2004 SME Annual Meeting and Exhibit
Denver, USA, February 23-25, 2004

The Annual Meeting of the Society for Mining, Metallurgy, and Exploration Engineers took place at the Convention Center in Denver, Colorado under the theme, “Cultivating Knowledge, Sustainability, and Responsibility”. Participants were around 2400 and the exhibits were 239. Papers presented were 350 by 720 authors from 29 countries. Short courses (mainly on mining topics) preceded the meeting (February 20-22), field trips on February 26, while a number of social functions, alumni receptions, committee meetings, and board of directors meetings took place during the conference. A bookstore was also available for marketing books published by SME.
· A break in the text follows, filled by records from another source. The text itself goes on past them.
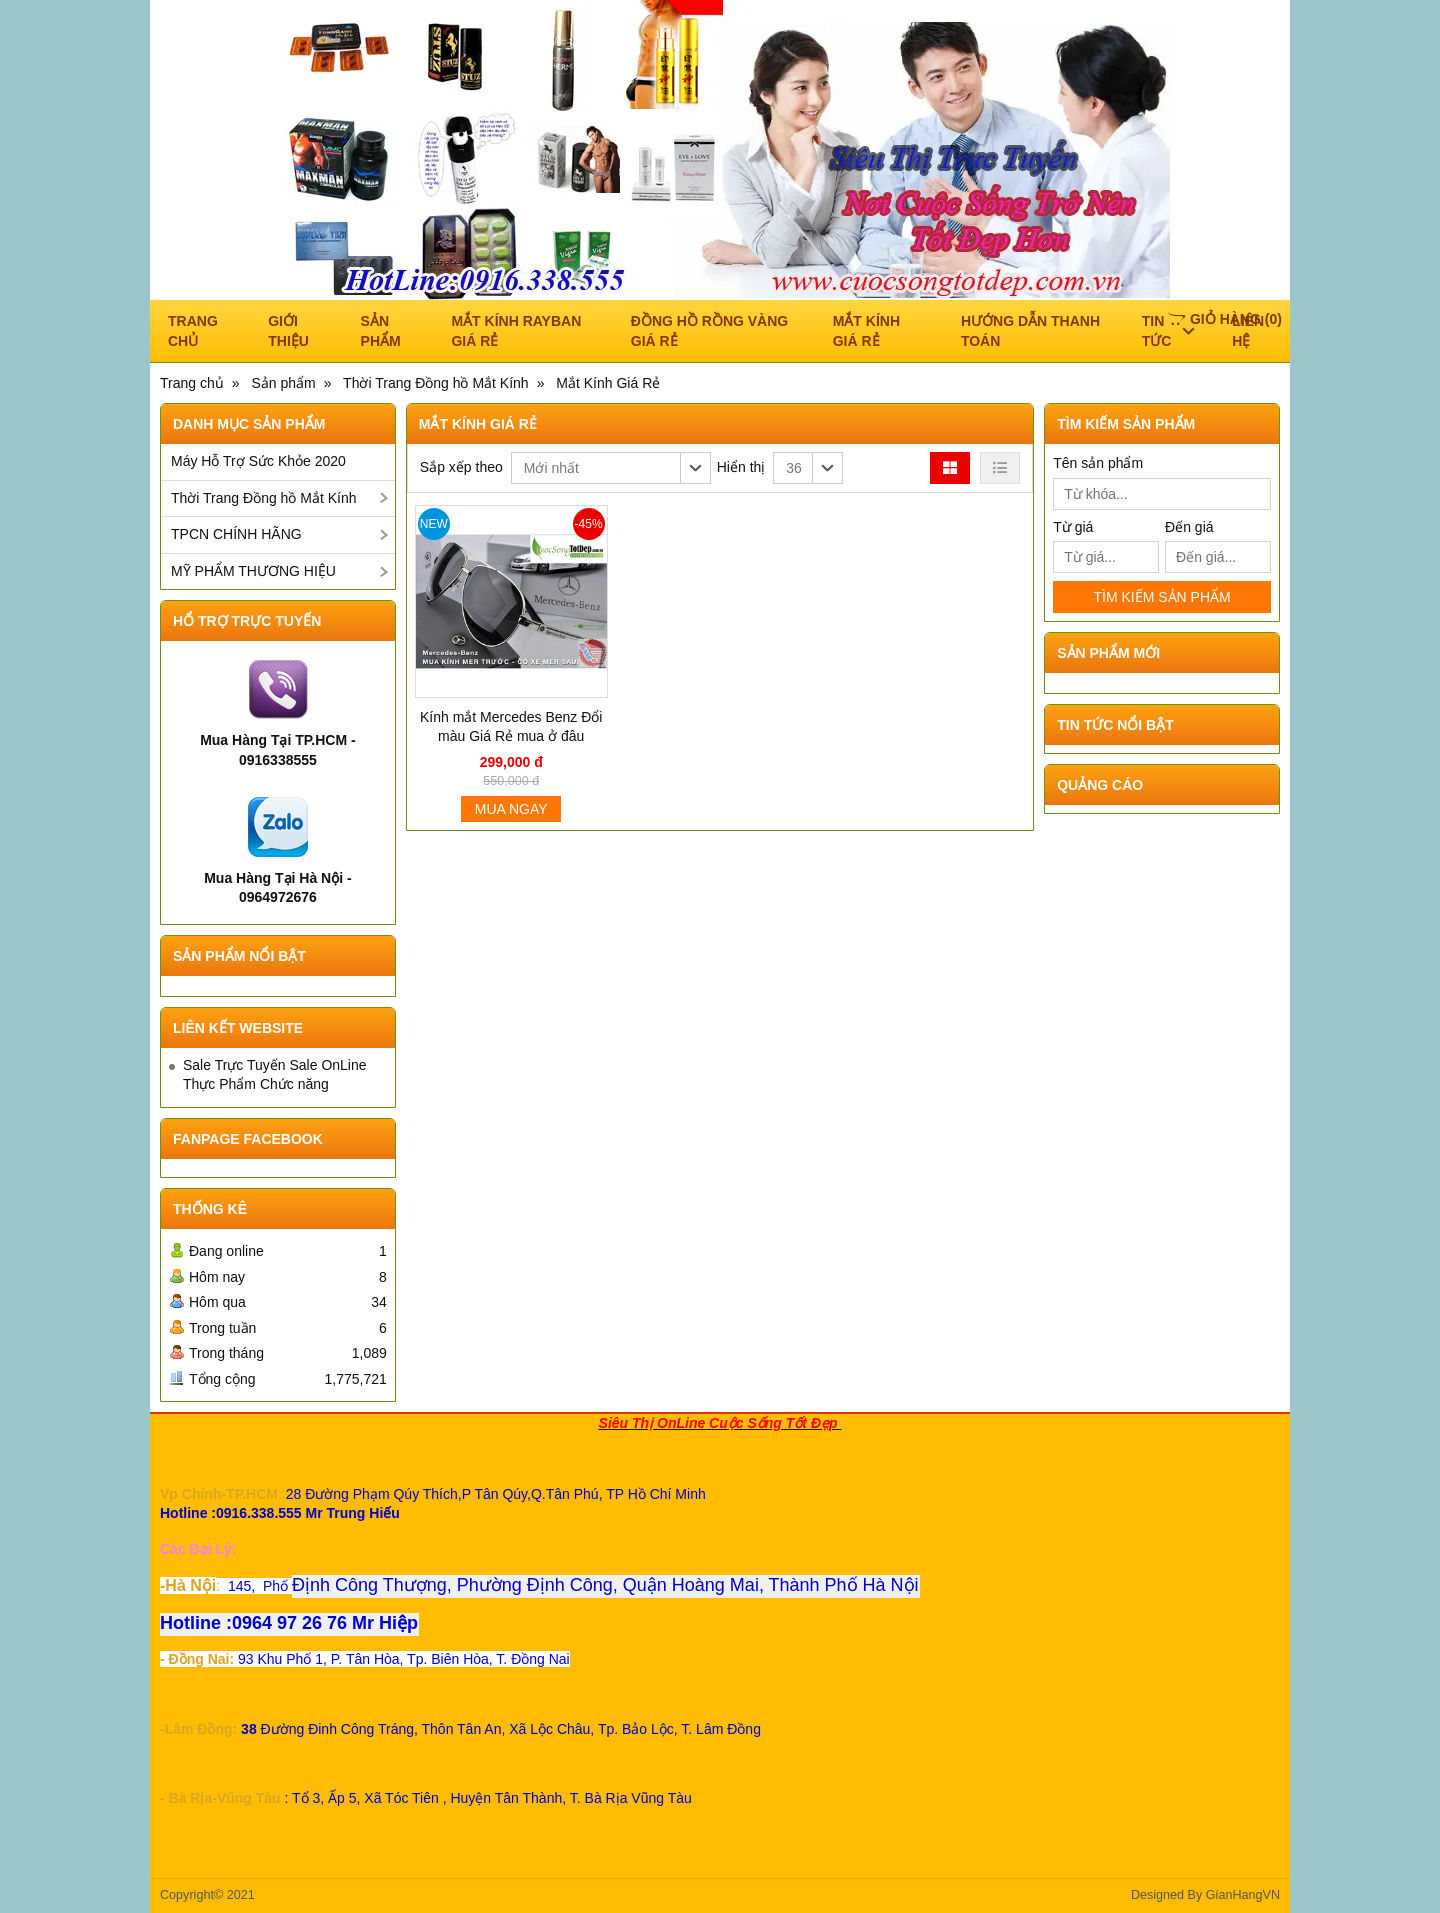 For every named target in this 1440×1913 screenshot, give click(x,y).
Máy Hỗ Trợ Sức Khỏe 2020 (258, 461)
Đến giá (1189, 527)
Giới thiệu (288, 331)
A unique feature of SME meetings is organizing sessions called, “International” in which the experience of members working in foreign countries are related. For example, there were presentations on mining and metallurgical projects in Indonesia, Central Asia, Dominican Republic, Cuba, Turkey, South Africa, and Germany. SME is committed to international cooperation and the reception held for foreign delegates confirms this commitment. Normally, there were sessions devoted to mineral processing and related topics. In addition, there was a number of events of interest to readers of Minerals Engineering. For example:

  • Engineering education session. The concern about the decreasing number of students in mining and metallurgy departments in universities was thoroughly discussed by deans of engineering from various universities, and representatives from industry. The general conclusion was the status quo will no doubt change but how, no body has decided yet. In addition there was “Educators Forum” under the title “How do we prepare the young engineers for a diverse career?"
  • Cyanide Solution Management Technologies session. Papers were presented on the recovery and disposal of cyanide
  • Environmental Concerns session. This session included papers on tailings management and fly ash.
  • Silica session. Papers presented mainly from hygiene point of view.
  • Four papers were devoted to solution mining, two to mercury problems in gold ores were presented by Newmont engineers, and a session to Management of Process Technology Development.

The aggregates industry is the largest sector of the mining industry (by volume). It contributed $14.59 billion in direct output to the US economy in 2001. When indirect benefits are combined with direct output, the industry contributes $37.6 billion to the GDP and supports more than 284,090 jobs in all sectors of the economy. Companies that produce stone, sand, and gravel now use and will continue to use mining engineers. There is also a good opportunity for mineral processing engineers to find jobs in this industry.